15.8 Insufficient Funds
If, at any time, there are insufficient clear funds in the Account to meet a Debit Payment, you must make immediate arrangements for the Debit Payment to be made by another method or arrange for sufficient clear funds to be in your Account by an agreed time so that we can process the Debit Payment and the relevant Foreign Exchange Transaction may proceed. If a Debit Payment is returned unpaid by your financial institution you will be liable for any dishonored fees charged by that financial institution. We will invoice you for those fees or include them in your next Debit Payment. You acknowledge that we may in our discretion decide to Close Out any Foreign Exchange Transaction in accordance with this Agreement and to invoice you for the resultant loss, together with any fees or charges incurred by us.
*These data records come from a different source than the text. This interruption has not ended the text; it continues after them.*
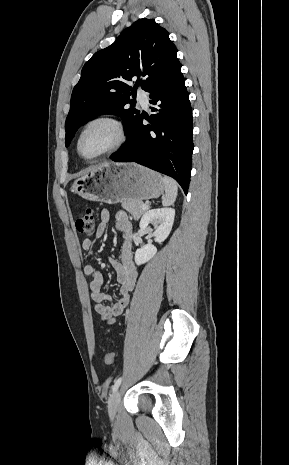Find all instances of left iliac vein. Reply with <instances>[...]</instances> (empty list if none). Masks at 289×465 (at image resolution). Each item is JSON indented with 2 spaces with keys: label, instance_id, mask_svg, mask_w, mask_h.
<instances>
[{
  "label": "left iliac vein",
  "instance_id": "obj_1",
  "mask_svg": "<svg viewBox=\"0 0 289 465\" xmlns=\"http://www.w3.org/2000/svg\"><path fill=\"white\" fill-rule=\"evenodd\" d=\"M121 399V390L116 391L109 400L108 412L111 419L116 416L118 406Z\"/></svg>",
  "mask_w": 289,
  "mask_h": 465
}]
</instances>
You should check your account statement regularly. If you believe that there has been an error in debiting your Account, you should contact us immediately on 1-877-932-6640 or by email at firstname.lastname@example.org. We will investigate the matter and advise you accordingly. If we cannot resolve the matter to your satisfaction, you can still refer it to your financial institution which will obtain details from you of the disputed Transaction and may lodge a claim on your behalf.
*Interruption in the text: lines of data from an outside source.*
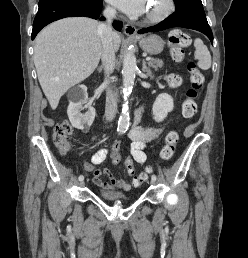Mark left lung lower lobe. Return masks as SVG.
<instances>
[{
    "mask_svg": "<svg viewBox=\"0 0 248 258\" xmlns=\"http://www.w3.org/2000/svg\"><path fill=\"white\" fill-rule=\"evenodd\" d=\"M172 27L194 29L204 33L213 44V34L207 22L203 7L177 10L159 24L139 30V33L158 32Z\"/></svg>",
    "mask_w": 248,
    "mask_h": 258,
    "instance_id": "0a47b994",
    "label": "left lung lower lobe"
}]
</instances>
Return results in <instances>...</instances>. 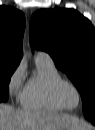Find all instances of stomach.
<instances>
[{
    "label": "stomach",
    "instance_id": "0dacf381",
    "mask_svg": "<svg viewBox=\"0 0 95 130\" xmlns=\"http://www.w3.org/2000/svg\"><path fill=\"white\" fill-rule=\"evenodd\" d=\"M64 130H83L81 125H69Z\"/></svg>",
    "mask_w": 95,
    "mask_h": 130
}]
</instances>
You have certain recourse rights if any debit does not comply with this Clause 15. For example, you have the right to receive reimbursement for any debit that is not authorized or is not consistent with this Clause 15. To obtain more information on your recourse rights, contact your financial institution or visit the Canadian Payment Association website at www.Payments.ca.
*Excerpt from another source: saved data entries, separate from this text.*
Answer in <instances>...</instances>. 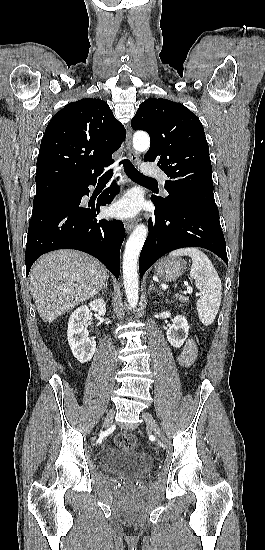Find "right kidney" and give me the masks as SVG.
Instances as JSON below:
<instances>
[{
    "label": "right kidney",
    "mask_w": 265,
    "mask_h": 550,
    "mask_svg": "<svg viewBox=\"0 0 265 550\" xmlns=\"http://www.w3.org/2000/svg\"><path fill=\"white\" fill-rule=\"evenodd\" d=\"M90 310L99 315H105L106 303L102 298L95 299L89 305L78 307L70 316L68 322L67 339L74 357L80 363L89 362L96 350V342L89 338L87 322Z\"/></svg>",
    "instance_id": "obj_1"
}]
</instances>
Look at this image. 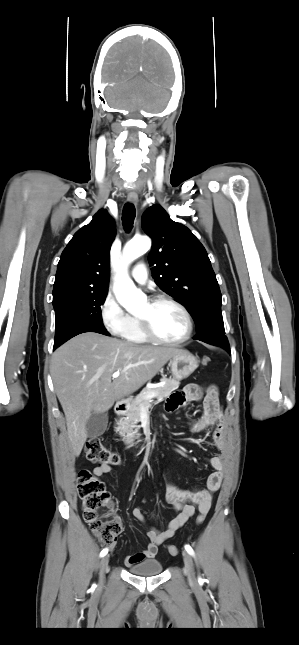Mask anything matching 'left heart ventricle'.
<instances>
[{
	"label": "left heart ventricle",
	"instance_id": "b2bd125f",
	"mask_svg": "<svg viewBox=\"0 0 299 645\" xmlns=\"http://www.w3.org/2000/svg\"><path fill=\"white\" fill-rule=\"evenodd\" d=\"M138 315L147 316L153 331L163 339H178L186 331V321L183 314L171 304L160 303L151 306L146 301Z\"/></svg>",
	"mask_w": 299,
	"mask_h": 645
}]
</instances>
Xe takes every measure to protect the privacy of any Personal Information supplied. We will make reasonable efforts to keep any information supplied by you in the Pre-Authorized Debit Request Authority secure and to ensure that any of our employees or agents who have access to information about you do not make any unauthorized use, modification, reproduction or disclosure of that information. We will only disclose information that we have about you to the extent specifically required by law or for the purposes of this Agreement, including without limitation, this Clause 15. You acknowledge that we may use any information provided to us to make enquiries of credit bureaus and otherwise to conduct credit checks.
15.12 Enquiries and Notices
Any communication to us should include your Username. Our contact details for any notices under this PAD Agreement are as follows: Xe Canada Inc., located at 56 Temperance St. Suite 801 Toronto, ON M5H 3V5, Canada.
We will notify you by sending a notice using Canada Post to the address you have provided us in the Pre-Authorized Debit Request Authority. Any notice will be deemed to have been received two Business Days after it is posted.
Xe has a written policy for the internal handling of complaints to ensure that each complaint is dealt with in a prompt and fair manner. Upon written request, Xe will provide the Customer or its Authorized User(s) with a copy of the complaint handling policy. Any complaint relating to a service must be made or confirmed in writing by using the contact information on the website www.xe.com or as outlined in this Agreement.
HiFX Canada Inc.
Canadian Corporation Number 950254-8
Located at 56 Temperance St. Suite 801 Toronto, ON M5H 3V5, Canada.